Keep going with what you have, but have enough room for adding certain things when it fits best. Natural dialogue is completely terrible outside modern setting non-fiction. It sounds entirely out of place in a fantasy setting to me and it catered towards "easy readers" or youth, IMO. This may not be the only book you write. Others might have a more relaxed approach, but it works for the piece you have.
 

T.Allen.Smith

Staff
Moderator
Yes, it's all dependent on situation. A character's movements during such an exchange should provide something meaningful to the plot or to their development. The knife situation is a good example. Like anything, it should be used sparingly to good effect, to give more impact. Anyway, I think we are going off-topic a little bit.
I know you think this is a bit off-topic, but I feel it's an important part of dialogue. I don't believe this is something that needs to be used sparingly.

You might need more fluff between the dialogue.
I don't believe in fluff, at all.

In my opinion, every word should be geared toward purpose, and on as many layers as possible. Dialogue and action, written well, is an interaction that adds layers of extra meaning, even subtext. A good writer can do this continually and you won't even know unless you purposefully take the time to dissect the sentences. That, however, is a style choice in some regards...how much you want to utilize that technique.
 

MineOwnKing

Maester
I was trying to be delicate by suggesting fluff.

I did not mean it literally.

Picking apart my words and giving them meaning based on your opinions is rude

Especially considering my comment was not directed to you.

I guess it's an easy way to get 3,000 posts.
 

Svrtnsse

Staff
Article Team
"You might need more fluff between the dialogue."
"I don't believe in fluff, at all."

This right here is a really good example of when just the words that are said aren't enough to convey the full meaning of what's being said.

I don't know MOK, but I'm assuming what he really means is that some beats to break up the conversation might not be such a bad thing.

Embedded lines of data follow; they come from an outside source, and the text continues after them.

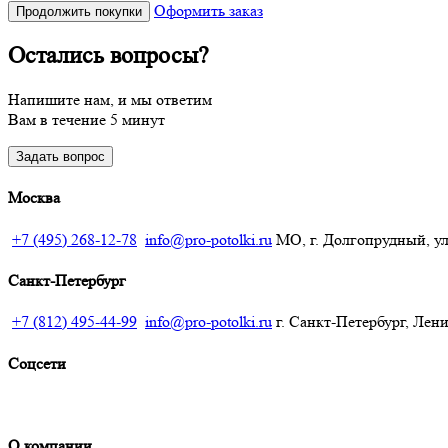
Оформить заказ
Продолжить покупки
Остались вопросы?
Напишите нам, и мы ответим
Вам в течение 5 минут
Задать вопрос
Москва
+7 (495) 268-12-78
info@pro-potolki.ru
МО, г. Долгопрудный, ул.
Санкт-Петербург
+7 (812) 495-44-99
info@pro-potolki.ru
г. Санкт-Петербург, Лени
Соцсети
О компании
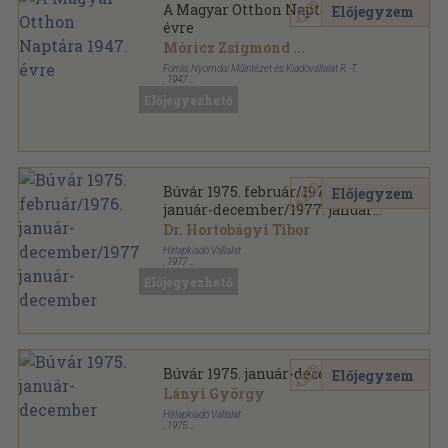
A Magyar Otthon Naptára 1947.
Előjegyzem
évre
Móricz Zsigmond
...
Forrás Nyomdai Műintézet és Kiadóvállalat R.-T.
,
1947
Tűzött kötés
,
112
oldal
Előjegyezhető
A Magyar Otthon Naptára sorozat
Búvár 1975. február/1976.
Előjegyzem
január-december/1977. január-
december
Dr. Hortobágyi Tibor
Hírlapkiadó Vállalat
,
1977
Könyvkötői kötés
,
576
oldal
Előjegyezhető
Búvár sorozat
Búvár 1975. január-december
Előjegyzem
Lányi György
Hírlapkiadó Vállalat
,
1975
Könyvkötői kötés
,
576
oldal
Búvár sorozat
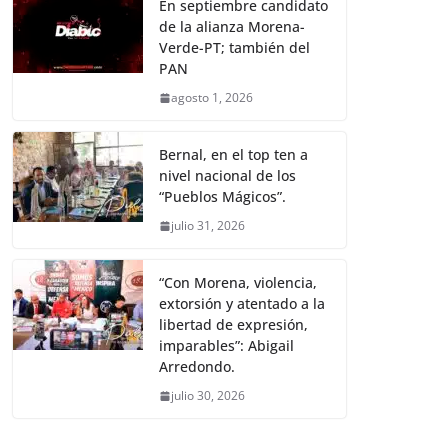
En septiembre candidato
de la alianza Morena-
Verde-PT; también del
PAN
agosto 1, 2026
Bernal, en el top ten a
nivel nacional de los
“Pueblos Mágicos”.
julio 31, 2026
“Con Morena, violencia,
extorsión y atentado a la
libertad de expresión,
imparables”: Abigail
Arredondo.
julio 30, 2026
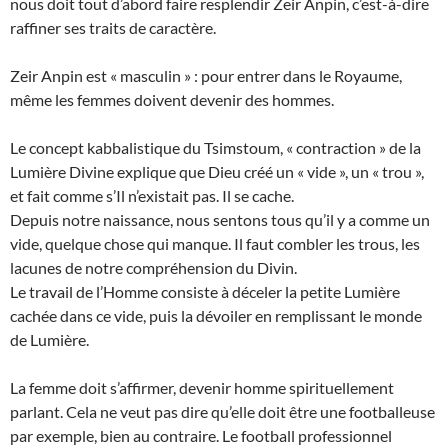
nous doit tout d’abord faire resplendir Zeir Anpin, c’est-à-dire
raffiner ses traits de caractère.
Zeir Anpin est « masculin » : pour entrer dans le Royaume,
même les femmes doivent devenir des hommes.
Le concept kabbalistique du Tsimstoum, « contraction » de la
Lumière Divine explique que Dieu créé un « vide », un « trou »,
et fait comme s’Il n’existait pas. Il se cache.
Depuis notre naissance, nous sentons tous qu’il y a comme un
vide, quelque chose qui manque. Il faut combler les trous, les
lacunes de notre compréhension du Divin.
Le travail de l’Homme consiste à déceler la petite Lumière
cachée dans ce vide, puis la dévoiler en remplissant le monde
de Lumière.
La femme doit s’affirmer, devenir homme spirituellement
parlant. Cela ne veut pas dire qu’elle doit être une footballeuse
par exemple, bien au contraire. Le football professionnel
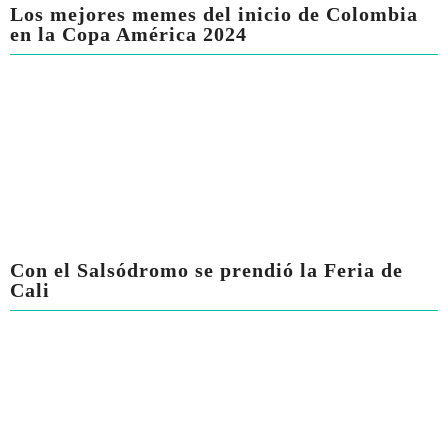
Los mejores memes del inicio de Colombia
en la Copa América 2024
Con el Salsódromo se prendió la Feria de
Cali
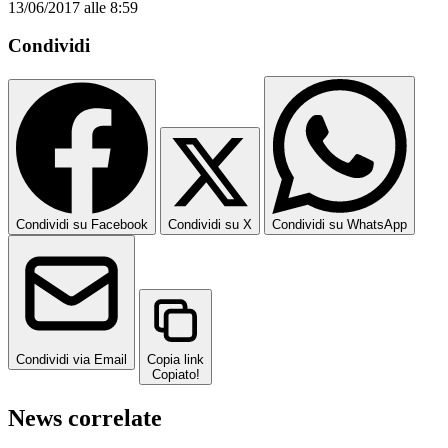
13/06/2017 alle 8:59
Condividi
Condividi su Facebook
Condividi su X
Condividi su WhatsApp
Condividi via Email
Copia link
Copiato!
News correlate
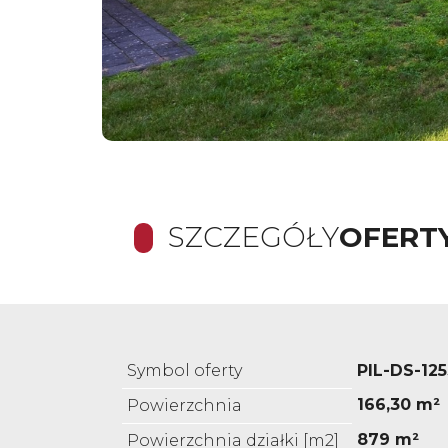
SZCZEGÓŁY
OFERT
Symbol oferty
PIL-DS-125
166,30 m²
Powierzchnia
879 m²
Powierzchnia działki [m2]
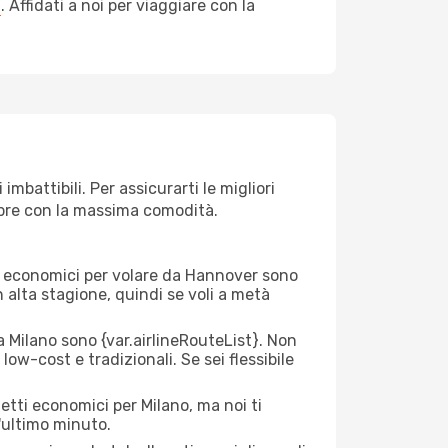
a
. Affidati a noi per viaggiare con la
battibili. Per assicurarti le migliori
empre con la massima comodità.
erei economici per volare da Hannover sono
n alta stagione, quindi se voli a metà
Milano sono {​var.airlineRouteList}. Non
low-cost e tradizionali. Se sei flessibile
etti economici per Milano, ma noi ti
l'ultimo minuto.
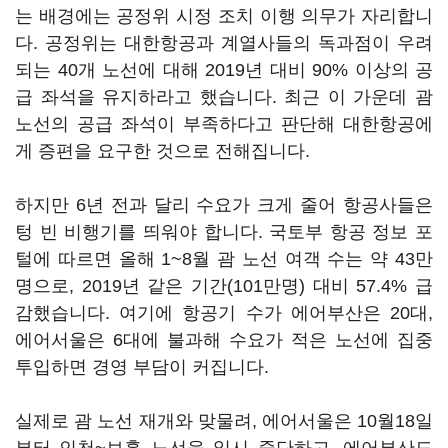
는 배경에는 공정위 시정 조치 이행 의무가 자리합니
다. 공정위는 대한항공과 계열사들의 독과점이 우려
되는 40개 노선에 대해 2019년 대비 90% 이상의 공
급 좌석을 유지하라고 했습니다. 최근 이 가운데 괌
노선의 공급 좌석이 부족하다고 판단해 대한항공에
게 증편을 요구한 것으로 전해집니다.
하지만 6년 전과 달리 수요가 크게 줄어 항공사들은
텅 빈 비행기를 띄워야 합니다. 국토부 항공 정보 포
털에 따르면 올해 1~8월 괌 노선 여객 수는 약 43만
명으로, 2019년 같은 기간(101만명) 대비 57.4% 급
감했습니다. 여기에 항공기 수가 에어부산은 20대,
에어서울은 6대에 불과해 수요가 적은 노선에 집중
투입하면 경영 부담이 커집니다.
실제로 괌 노선 재개와 맞물려, 에어서울은 10월18일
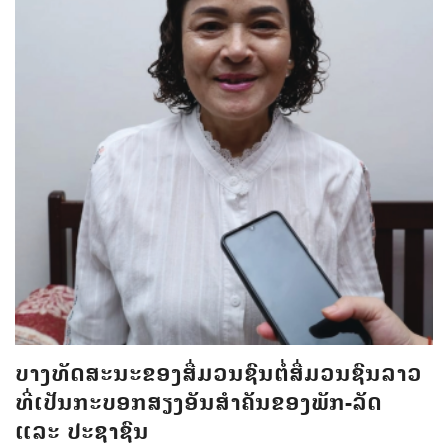
ບາງທັດສະນະຂອງສື່ມວນຊົນຕໍ່ສື່ມວນຊົນລາວ
ທີ່ເປັນກະບອກສຽງອັນສຳຄັນຂອງພັກ-ລັດ
ແລະ ປະຊາຊົນ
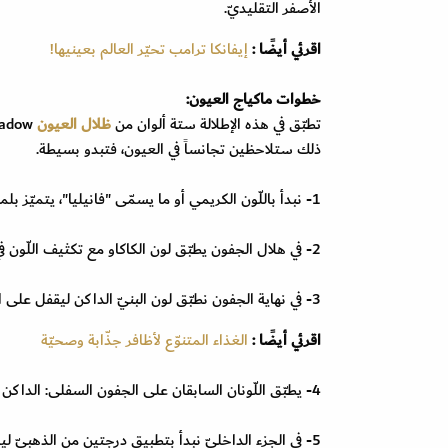
الأصفر التقليديّ.
اقرئي أيضًا :
إيفانكا ترامب تحيّر العالم بعينيها!
خطوات ماكياج العيون:
تطبّق في هذه الإطلالة ستة ألوان من
ظلال العيون
ذلك ستلاحظين تجانساً في العيون، فتبدو بسيطة.
1- نبدأ باللّون الكريمي أو ما يسمّى "فانيليا"، يتميّز بلمعة بسيطة ويطبّق على الجفون بالكامل.
2- في هلال الجفون يطبّق لون الكاكاو مع تكثيف اللّون في نهاية العين، كما هو مبيّن في الصور.
3- في نهاية الجفون نطبّق لون البنيّ الداكن ليقفل على الألوان السابقة.
اقرئي أيضًا :
الغذاء المتنوّع لأظافر جذّابة وصحيّة
4- يطبّق اللّونان السابقان على الجفون السفلى: الداكن ثمّ الفاتح.
5- في الجزء الداخليّ نبدأ بتطبيق درجتين من الذهبيّ ل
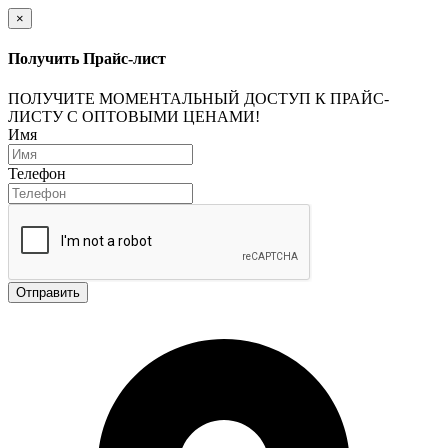
×
Получить Прайс-лист
ПОЛУЧИТЕ МОМЕНТАЛЬНЫЙ ДОСТУП К ПРАЙС-
ЛИСТУ С ОПТОВЫМИ ЦЕНАМИ!
Имя
Телефон
Отправить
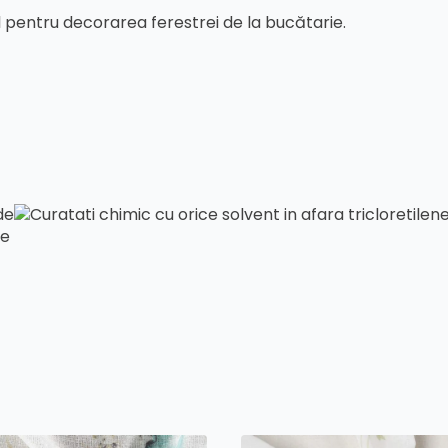
pentru decorarea ferestrei de la bucătarie.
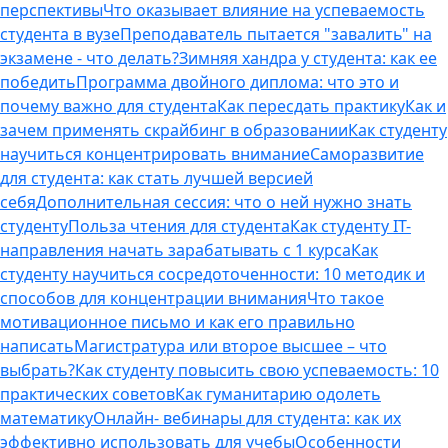
перспективы
Что оказывает влияние на успеваемость
студента в вузе
Преподаватель пытается "завалить" на
экзамене - что делать?
Зимняя хандра у студента: как ее
победить
Программа двойного диплома: что это и
почему важно для студента
Как пересдать практику
Как и
зачем применять скрайбинг в образовании
Как студенту
научиться концентрировать внимание
Саморазвитие
для студента: как стать лучшей версией
себя
Дополнительная сессия: что о ней нужно знать
студенту
Польза чтения для студента
Как студенту IT-
направления начать зарабатывать с 1 курса
Как
студенту научиться сосредоточенности: 10 методик и
способов для концентрации внимания
Что такое
мотивационное письмо и как его правильно
написать
Магистратура или второе высшее – что
выбрать?
Как студенту повысить свою успеваемость: 10
практических советов
Как гуманитарию одолеть
математику
Онлайн- вебинары для студента: как их
эффективно использовать для учебы
Особенности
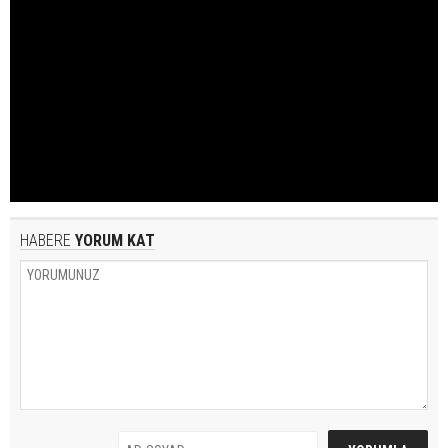
HABERE
YORUM KAT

TAS however, I know reasonably well (as a poster), but I'm guessing MOK doesn't. What I'm reading into the second line is that TAS doesn't approve of adding fluff - with fluff being things that aren't relevant to the story. He's just stating his opinion on the matter, like he's done several times before in plenty of other threads.

MOK (most likely) doesn't know TAS very well, and sees the comment as an attack, both on himself and his opinion, and responds as if it were.

If this had been a conversation held in person, face to face, that almost certainly wouldn't have happened. MOK and TAS would have been able to see each other and take body language etc into account.

Had the above quote been a part of a dialogue in a story, it would almost certainly have required beats to clarify what the participants really meant.